Dan kenyataan ini juga menunjukkan, bahwa kekuatiran akan adanya godaan ini seharusnya selalu ada pada Muhammad mengingat keadaannya yang masih lemah dan mereka yang menjadi pengikutnya masih menyangsikan kemampuannya melindungi diri mereka sendiri atau akan dapat mengalahkan musuh mereka. Besar sekali dugaan bahwa hal demikian memang sudah terlintas dalam pikiran Muhammad, melihat tingkat kecerdasannya yang begitu tinggi dengan ketajaman pikiran dan pandangannya yang jauh, yang semuanya itu seimbang dengan jiwa besarnya, dengan kemurnian rohaninya, budi pekerti yang luhur serta perasaannya yang halus sekali itu.

Tetapi sungguhpun begitu, dari segi ini ia yakin dan tenang sekali. Pada waktu itu - dan sampai pada waktu pembawa risalah itu wafat - inti ajaran Islam masih bersih sekali, kemurniannya masih belum ternodakan. Seperti ajaran Nasrani di Najran, Hira dan Syam, begitu juga paham Nasrani di Abisinia sudah dijangkiti oleh noda, perselisihan antara mereka yang menuhankan Ibu Mariam dengan mereka yang menuhankan Isa. Disamping ada lagi yang berlainan dengan kedua golongan itu, mereka yang masih mengambil dari sumber ajaran yang murni, yang tidak perlu dikuatirkan.

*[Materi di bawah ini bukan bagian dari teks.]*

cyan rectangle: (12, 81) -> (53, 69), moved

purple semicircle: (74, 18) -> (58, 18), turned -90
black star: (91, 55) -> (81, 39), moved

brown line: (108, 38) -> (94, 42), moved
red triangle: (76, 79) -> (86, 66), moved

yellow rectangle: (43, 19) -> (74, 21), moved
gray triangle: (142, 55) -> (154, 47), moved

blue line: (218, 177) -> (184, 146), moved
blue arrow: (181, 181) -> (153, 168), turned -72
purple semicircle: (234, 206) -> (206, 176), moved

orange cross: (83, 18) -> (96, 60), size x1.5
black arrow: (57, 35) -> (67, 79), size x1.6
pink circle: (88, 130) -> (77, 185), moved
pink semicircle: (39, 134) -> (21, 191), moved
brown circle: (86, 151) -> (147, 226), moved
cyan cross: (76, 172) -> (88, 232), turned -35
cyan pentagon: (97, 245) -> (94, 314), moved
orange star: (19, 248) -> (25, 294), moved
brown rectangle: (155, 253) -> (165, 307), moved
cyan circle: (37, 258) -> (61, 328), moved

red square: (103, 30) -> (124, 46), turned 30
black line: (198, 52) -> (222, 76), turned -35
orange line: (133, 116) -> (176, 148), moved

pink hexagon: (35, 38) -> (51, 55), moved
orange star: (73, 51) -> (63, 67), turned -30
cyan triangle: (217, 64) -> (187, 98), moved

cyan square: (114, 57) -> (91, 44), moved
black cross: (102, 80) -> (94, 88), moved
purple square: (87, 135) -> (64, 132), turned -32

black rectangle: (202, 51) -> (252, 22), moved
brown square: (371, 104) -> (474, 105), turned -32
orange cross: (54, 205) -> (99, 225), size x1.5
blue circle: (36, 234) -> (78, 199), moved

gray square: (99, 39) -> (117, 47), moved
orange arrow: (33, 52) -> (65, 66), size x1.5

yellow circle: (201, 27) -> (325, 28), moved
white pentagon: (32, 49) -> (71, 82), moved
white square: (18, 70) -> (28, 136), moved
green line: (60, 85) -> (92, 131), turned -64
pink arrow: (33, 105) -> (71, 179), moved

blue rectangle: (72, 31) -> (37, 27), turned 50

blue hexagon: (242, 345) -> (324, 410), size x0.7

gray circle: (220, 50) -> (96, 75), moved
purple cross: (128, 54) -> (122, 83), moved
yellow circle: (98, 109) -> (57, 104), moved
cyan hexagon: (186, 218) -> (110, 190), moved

Sebenarnya, kebanyakan agama-agama itu sesudah beberapa generasi saja berjalan, sudah dijangkiti oleh semacam paganisma, meskipun bukan dari jenis rendahan, yang waktu itu berkembang di negeri-negeri Arab; tetapi bagaimanapun paganisma juga.
Kedatangan Islam merupakan musuh berat buat paganisma dalam segala bentuk dan coraknya.

Ditambah lagi, bahwa agama Nasrani waktu itu sudah mengakui adanya suatu golongan klas khusus di kalangan pemuka-pemuka agama - yang oleh Islam samasekali tidak dikenal - yang pada waktu itu merupakan golongan tertinggi dan paling suci. Juga pada waktu itu - dan dasar ini tetap berlaku - Islam merupakan agama yang menjunjung jiwa manusia ke puncak tertinggi. Tak ada peluang yang akan dapat menghubungkan manusia dengan Tuhannya selain daripada baktinya dan perbuatan yang baik, dan orang harus mencintai sesamanya seperti mencintai dirinya. Tidak ada berhala- berhala, tidak ada pendeta-pendeta, tidak ada dukun-dukun dan tidak ada apapun yang akan merintangi jiwa manusia itu untuk berhubungan dengan seluruh wujud ini dengan perbuatan dan kelakuan yang baik. Allah juga yang akan membalas segala perbuatan itu dengan berlipat ganda.

Dan ruh! Soal ruh adalah urusan Tuhan. Ruh yang berhubungan dengan kekekalan dan keabadian zaman. Segala perbuatan baik bagi ruh ini tak ada tabir yang akan menutupinya dari Tuhan, dan tak ada kekuasaan apapun selain Allah. Orang-orang yang kaya, yang kuat atau yang jahat dapat saja menyiksa jasad ini, dapat saja memisahkannya dari segala kesenangan dan hawa nafsu dan dapat saja menghancurkan semua itu, tetapi ruh atau jiwa itu takkan dapat mereka kuasai selama yang bersangkutan mau menempatkannya lebih tinggi di atas segala kekuasaan materi dan waktu, dan tetap berhubungan dengan seluruh alam ini.

Manusia itu akan mendapat balasan atas segala perbuatannya bilamana kelak setiap jiwa menerima balasan menurut apa yang telah dikerjakannya. Ketika itu seorang ayah takkan dapat menolong anaknya, dan seorang anak takkan pula dapat membela ayahnya.